Tuesday, November 17, 2009

The Origin of Toast.

I want to continue to consider toast today. At risk of appearing to repeating information and opinion from a post last year, the credit for discovering ‘toast’ appears to go to the English. Overseas visitors to England in the eighteenth century started to notice and comment upon two particular things: the delightful habit of ‘taking tea’ in the afternoon, and the idea of toasting bread before the fire. It seems that the thinness of English bread slices was particularly noteworthy.

M.Grosley wrote of his visit in A Tour to London, published in 1772:

“The Butter and Tea which the Londoners live upon from morning until three or four in the afternoon, occasions the chief consumption of bread, which is cut in slices, and so thin, that it does as much honour to the address of the person that cuts it, as to the sharpness of the knife.”

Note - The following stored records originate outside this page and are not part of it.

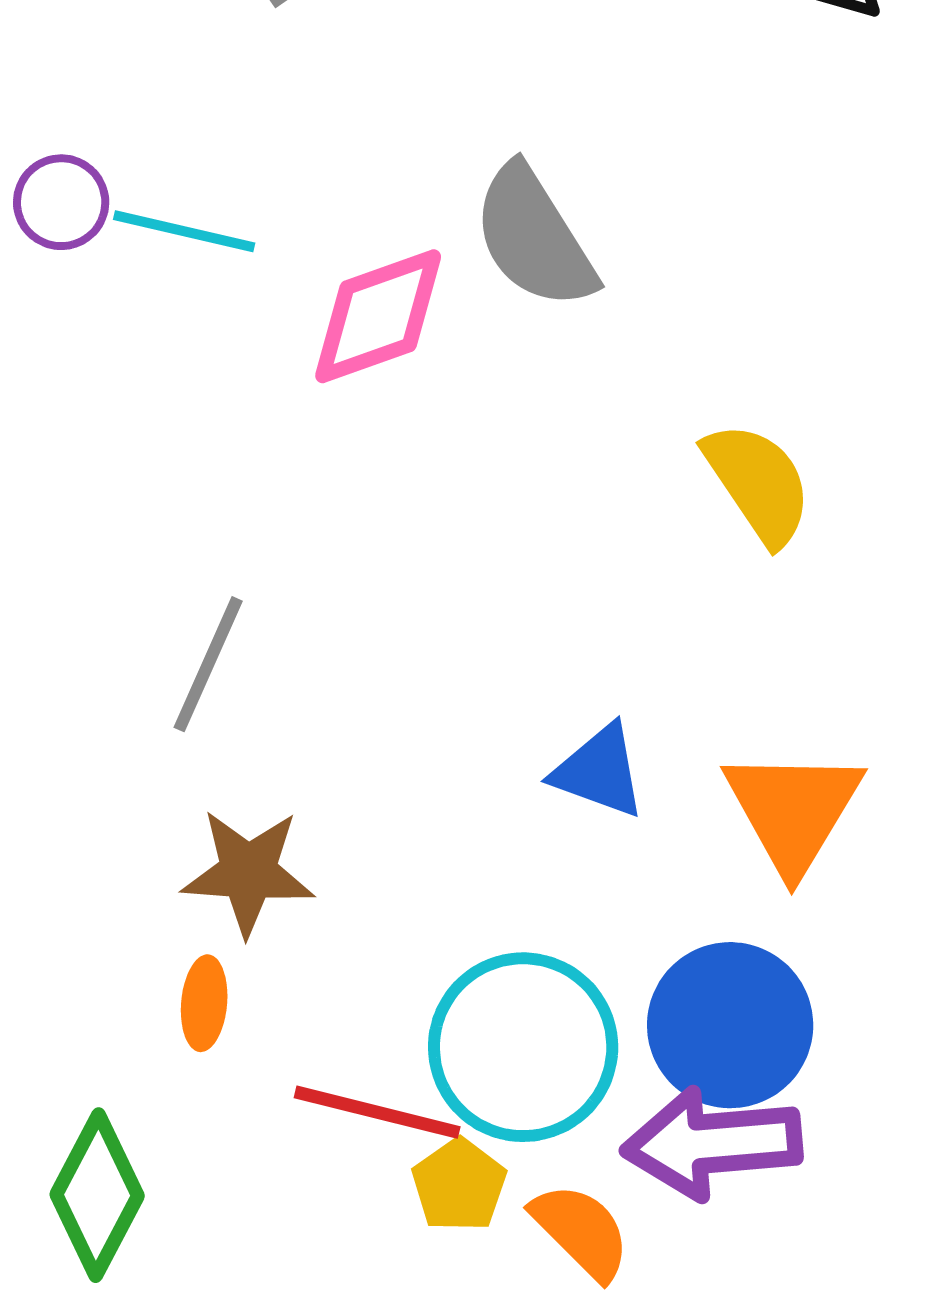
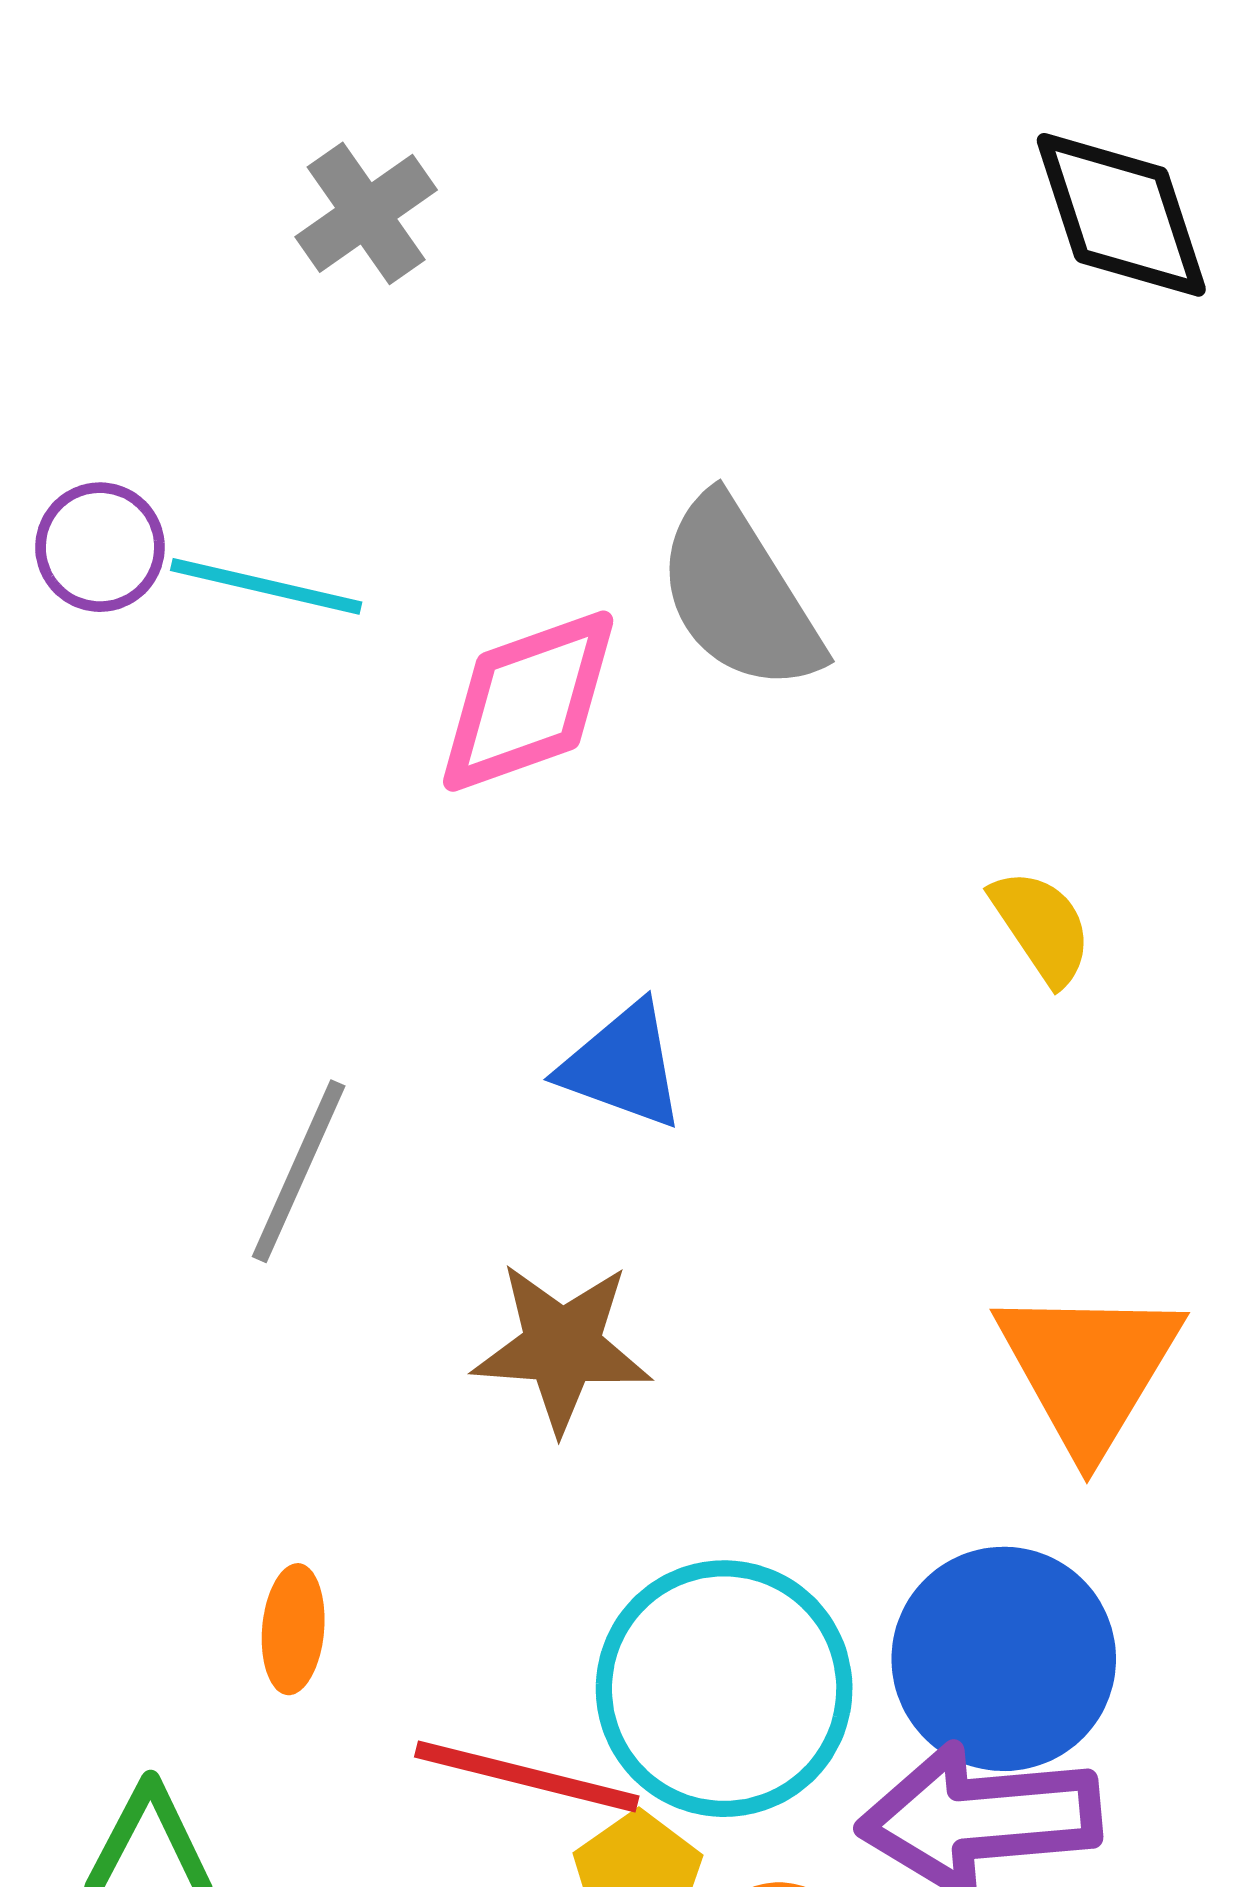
yellow semicircle: (758, 483) -> (1042, 927), size x0.7
blue triangle: (599, 771) -> (623, 1066), moved
brown star: (248, 872) -> (562, 1347), moved

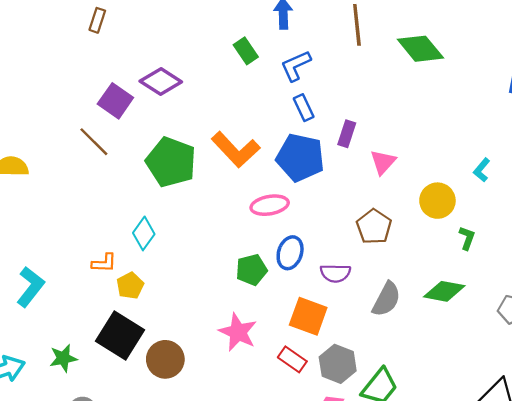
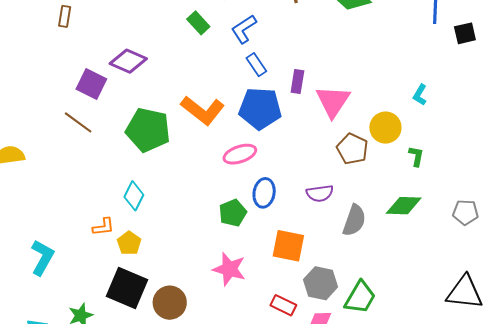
pink triangle: (383, 162) -> (333, 101), size x1.5
brown pentagon: (374, 227) -> (352, 149), moved
purple semicircle: (335, 273) -> (320, 193), moved
red rectangle: (292, 359) -> (283, 305), moved

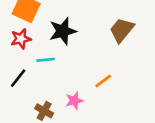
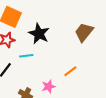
black star: (63, 31) -> (39, 34), turned -30

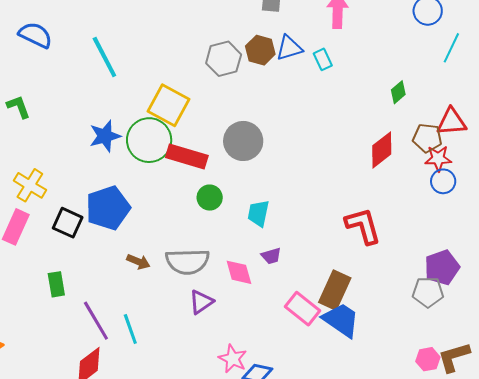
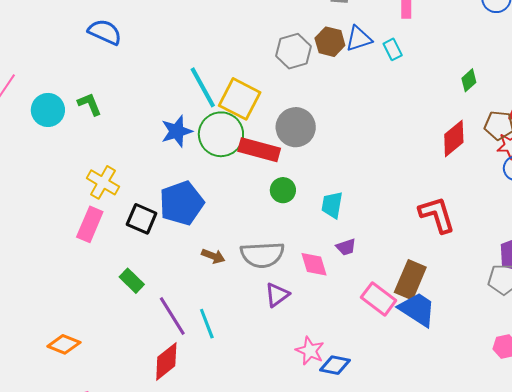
cyan line: (104, 57) -> (203, 87), moved
gray circle: (243, 141) -> (296, 127), moved
green rectangle: (56, 284) -> (132, 281), turned -35

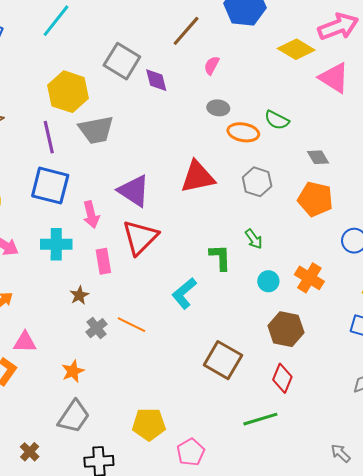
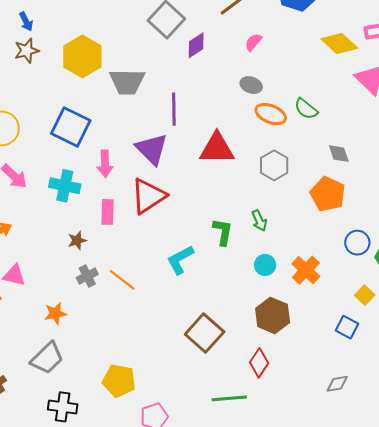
purple diamond: (156, 80) -> (196, 45), turned 60
yellow hexagon: (68, 92) -> (82, 56), moved
purple line: (49, 137) -> (174, 109), moved

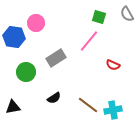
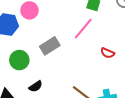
black semicircle: (54, 98) -> (36, 86), moved

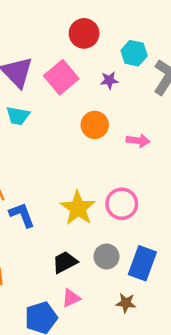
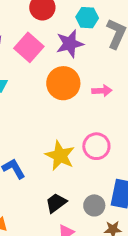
purple star: (109, 80) -> (70, 44), size x1.8
orange circle: (95, 125) -> (63, 83), size x1.4
gray circle: (106, 257) -> (94, 205), moved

And the previously quoted C.P. Moritz, a Prussian clergyman who visited England in 1782, said:

“The slices of bread and butter, which they give you with your tea, are as thin as poppy-leaves – But there is another kind of bread and butter usually eaten with tea, which is toasted by the fire, and is incomparably good. This is called toast.”

An even earlier visitor from Scandinavia, a man called Pehr Kalm in 1748, had a theory about how toasting came about:

“The cold rooms here in England in the winter, and because the butter is then hard from the cold, and does not admit of being spread on bread, have perhaps given them the idea thus to toast the bread, then spread butter on it while it is still hot.”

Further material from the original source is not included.